14 Apr 2019

Neo4j: Delete all nodes

When experimenting with a new database, at some stage we’ll probably want to delete all our data and start again. I was trying to do this with Neo4j over the weekend and it didn’t work as I expected, so I thought I’d write the lessons I learned.

We’ll be using Neo4j via the Neo4j Desktop with the default settings. This means that we have a maximum heap size of 1GB.

This blog post assumes that you’ve got the Neo4j APOC library installed. We can find instructions for installing that library in the docs.

Cypher Shell

In this post we’ll be executing Cypher queries using the Cypher Shell. We can launch that from the Neo4j Desktop like this:

Creating data

Once we’ve done that we’re ready to create 1 million nodes using APOC’s periodic iterate procedure.

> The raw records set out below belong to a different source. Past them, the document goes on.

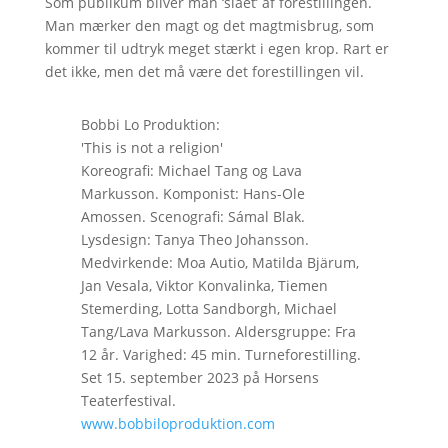
Som publikum bliver man ‘slået’ af forestillingen.
Man mærker den magt og det magtmisbrug, som
kommer til udtryk meget stærkt i egen krop. Rart er
det ikke, men det må være det forestillingen vil.
Bobbi Lo Produktion:
'This is not a religion'
Koreografi: Michael Tang og Lava
Markusson. Komponist: Hans-Ole
Amossen. Scenografi: Sámal Blak.
Lysdesign: Tanya Theo Johansson.
Medvirkende: Moa Autio, Matilda Bjärum,
Jan Vesala, Viktor Konvalinka, Tiemen
Stemerding, Lotta Sandborgh, Michael
Tang/Lava Markusson. Aldersgruppe: Fra
12 år. Varighed: 45 min. Turneforestilling.
Set 15. september 2023 på Horsens
Teaterfestival.
www.bobbiloproduktion.com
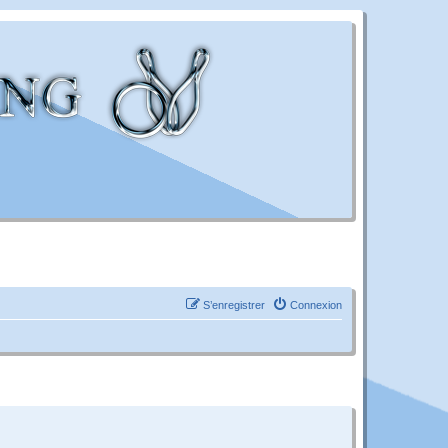
S’enregistrer
Connexion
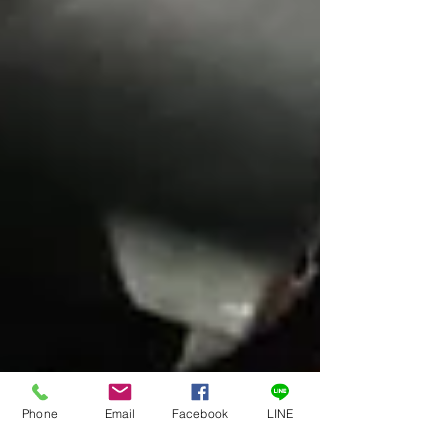
Phone
Email
Facebook
LINE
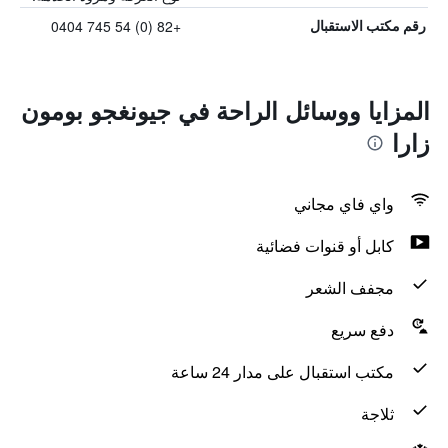
+82 (0) 54 745 0404
رقم مكتب الاستقبال
المزايا ووسائل الراحة في جيونغجو بومون
زارا
واي فاي مجاني
كابل أو قنوات فضائية
مجفف الشعر
دفع سريع
مكتب استقبال على مدار 24 ساعة
ثلاجة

neo4j> CALL apoc.periodic.iterate(
         'UNWIND range(1, 1000000) as id RETURN id',
         'CREATE (:Node {id: id})',
         {}
       )
       YIELD timeTaken, operations
       RETURN timeTaken, operations;
+-------------------------------------------------------------------------+
| timeTaken | operations                                                  |
+-------------------------------------------------------------------------+
| 8         | {total: 1000000, committed: 1000000, failed: 0, errors: {}} |
+-------------------------------------------------------------------------+

1 row available after 8249 ms, consumed after another 0 ms

Let’s check how many nodes our database contains:

neo4j> MATCH () RETURN count(*);
+----------+
| count(*) |
+----------+
| 1000000  |
+----------+

1 row available after 0 ms, consumed after another 0 ms

Great, 1 million nodes, all ready to be deleted!

Deleting nodes

My first attempt to delete all this nodes was the following query, which finds all the nodes and then attempts to delete them:

neo4j> MATCH (n)
       DETACH DELETE n;
There is not enough memory to perform the current task. Please try increasing 'dbms.memory.heap.max_size' in the neo4j configuration (normally in 'conf/neo4j.conf' or, if you you are using Neo4j Desktop, found through the user interface) or if you are running an embedded installation increase the heap by using '-Xmx' command line flag, and then restart the database.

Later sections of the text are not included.